Bild: Klimacamp in Pödelwitz: Die Protestler*innen haben neben ihren Zelten mi…
Pödelwitz taz | Ein Banner begrüßt alle Neuankommenden. „Klimacamp
Leipziger Land“ steht dort braunrot auf weiß. In dem sonst beinahe
verlassenen sächsischen Dorf Pödelwitz herrscht in dieser Woche Leben. Ein
buntes Leben: blaue, grüne, weiße Zelte zwischen leerstehenden Häusern,
selbstgezimmerte Komposttoiletten, solarbetriebene Duschen mit recycelten
Vorhängen aus alten Werbebannern, Holz- und Pappschilder mit Sprüchen wie
„Bagger mich nicht an“ oder „Zukunft statt Braunkohle“:
Die meisten Bewohner*innen haben ihre Häuser an den Mitteldeutschen
Braunkohlekonzern Mibrag verkauft. Obwohl die Kohle unter Pödelwitz wohl im
Boden bleiben muss, soll das 700 Jahre alte Dorf am Rande des Tagebaus
Vereinigte Schleenhain abgebaggert werden. Nur knapp 30 Menschen wohnen
hier noch. Aber die wollen auch hier bleiben.

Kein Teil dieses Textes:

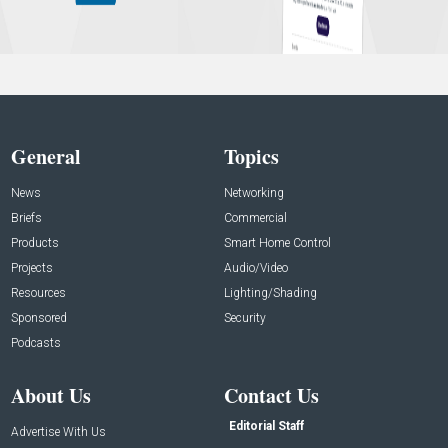
General
Topics
News
Networking
Briefs
Commercial
Products
Smart Home Control
Projects
Audio/Video
Resources
Lighting/Shading
Sponsored
Security
Podcasts
About Us
Contact Us
Editorial Staff
Advertise With Us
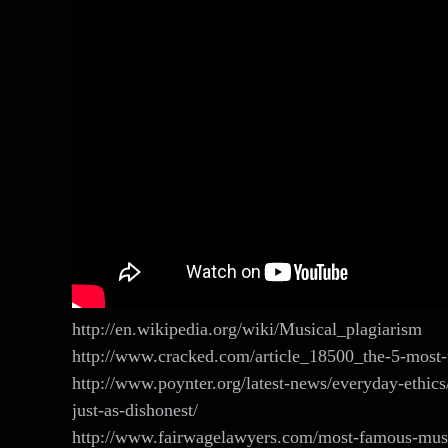
http://en.wikipedia.org/wiki/Musical_plagiarism
http://www.cracked.com/article_18500_the-5-most-
http://www.poynter.org/latest-news/everyday-ethi
just-as-dishonest/
http://www.fairwagelawyers.com/most-famous-musi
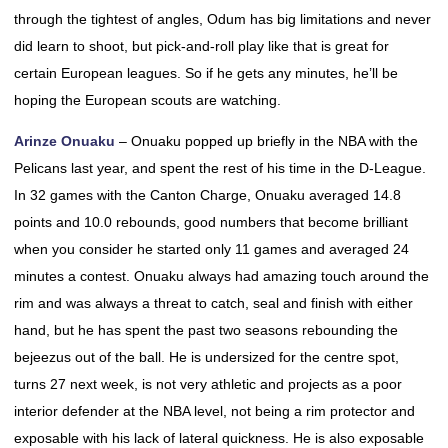
through the tightest of angles, Odum has big limitations and never
did learn to shoot, but pick-and-roll play like that is great for
certain European leagues. So if he gets any minutes, he’ll be
hoping the European scouts are watching.
Arinze Onuaku
– Onuaku popped up briefly in the NBA with the
Pelicans last year, and spent the rest of his time in the D-League.
In 32 games with the Canton Charge, Onuaku averaged 14.8
points and 10.0 rebounds, good numbers that become brilliant
when you consider he started only 11 games and averaged 24
minutes a contest. Onuaku always had amazing touch around the
rim and was always a threat to catch, seal and finish with either
hand, but he has spent the past two seasons rebounding the
bejeezus out of the ball. He is undersized for the centre spot,
turns 27 next week, is not very athletic and projects as a poor
interior defender at the NBA level, not being a rim protector and
exposable with his lack of lateral quickness. He is also exposable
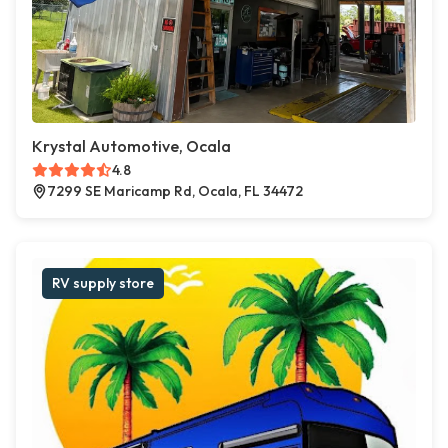
Krystal Automotive, Ocala
4.8
7299 SE Maricamp Rd, Ocala, FL 34472
RV supply store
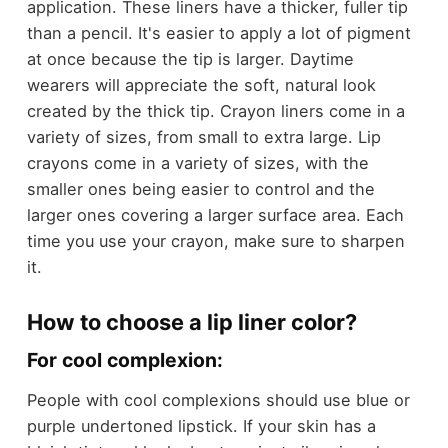
application. These liners have a thicker, fuller tip
than a pencil. It's easier to apply a lot of pigment
at once because the tip is larger. Daytime
wearers will appreciate the soft, natural look
created by the thick tip. Crayon liners come in a
variety of sizes, from small to extra large. Lip
crayons come in a variety of sizes, with the
smaller ones being easier to control and the
larger ones covering a larger surface area. Each
time you use your crayon, make sure to sharpen
it.
How to choose a lip liner color?
For cool complexion:
People with cool complexions should use blue or
purple undertoned lipstick. If your skin has a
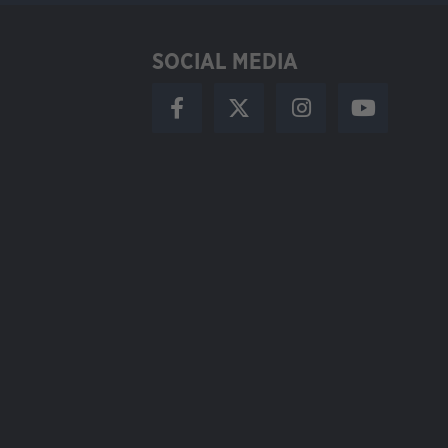
SOCIAL MEDIA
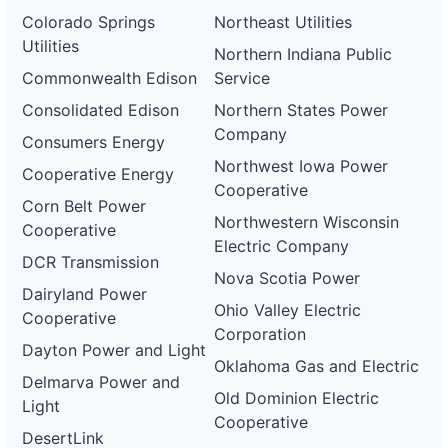
Colorado Springs
Northeast Utilities
Utilities
Northern Indiana Public
Commonwealth Edison
Service
Consolidated Edison
Northern States Power
Company
Consumers Energy
Northwest Iowa Power
Cooperative Energy
Cooperative
Corn Belt Power
Northwestern Wisconsin
Cooperative
Electric Company
DCR Transmission
Nova Scotia Power
Dairyland Power
Ohio Valley Electric
Cooperative
Corporation
Dayton Power and Light
Oklahoma Gas and Electric
Delmarva Power and
Old Dominion Electric
Light
Cooperative
DesertLink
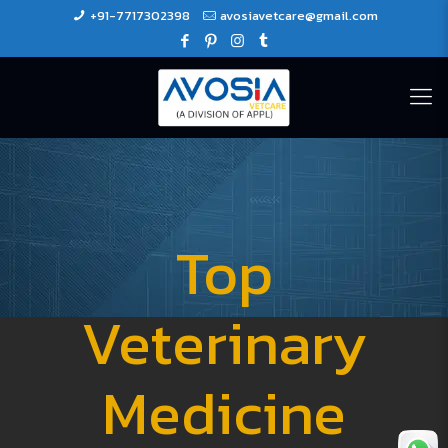
+91-7717302398
avosiavetcare@gmail.com
Top
Veterinary
Medicine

Deshalb haben sie zum zweiten Mal das Klimacamp Leipziger Land zu sich
eingeladen. Die Pödelwitzer*innen stellen ihre Gärten zum Campen zur
Verfügung, auf dem kleinen Marktplatz werden Crêpes verkauft und auf einer
an das Dorf angrenzenden Wiese sind große Zelte für Workshops und Vorträge
aufgebaut. Hunderte Klimaaktivist*innen sind gekommen, im Lauf der Woche
sollen es um die 1.000 werden.
Jens Hausner ist einer der wenigen Menschen, die noch ständig in Pödelwitz
wohnen. Er ist auf dem Klimacamp unterwegs, besucht Plena, hält Vorträge.
„Der Kohlekonzern Mibrag hat 2008/2009 im Dorf Angst vor Lärm und Staub
verbreitet und damit erreicht, dass sich viele Pödelwitzer*innen mit guten
Angeboten haben rauskaufen lassen“, sagt er.
## Nicht länger im stillen Kämmerlein sitzen
Für Hausner selbst war von Anfang an klar, dass er seine Heimat nicht
aufgeben will. Gemeinsam mit anderen Dorfbewohner*innen hat er sich im
Bündnis „Pro Pödelwitz“ organisiert. Sie haben sich an die Politik
gewendet, mit anderen Bündnissen und Initiativen solidarisiert, Klagen
eingereicht. Besonders viel Kraft stecken sie in die Öffentlichkeitsarbeit:
Sie gehen in Schulen und berichten dort über den Braunkohleabbau und die
Auseinandersetzung, „Pro Pödelwitz“ bietet Informationsveranstaltungen zum
Ort an.
Das sei ziemlich viel Arbeit, aber notwendig meint Hausner. Es stimme
schon: „Wir haben diesen Planeten nur von den nachfolgenden Generationen
geborgt.“ Ihm selbst war die Natur und ihr Schutz schon früh wichtig,
deshalb sei er auch Landwirt geworden.
Stark politisiert hätten sich die meisten Pödelwitzer*innen aber erst mit
der Drohung des Braunkohlekonzerns, dass das Dorf weichen müsse. „Man kann
sich nicht ins stille Kämmerlein setzten und schimpfen. Jeder hat die
Möglichkeit, aktiv mitzugestalten – und das mache ich“, sagt Hausner. Seit
2014 ist er parteipolitisch aktiv und sitzt für die Grünen im Stadtrat.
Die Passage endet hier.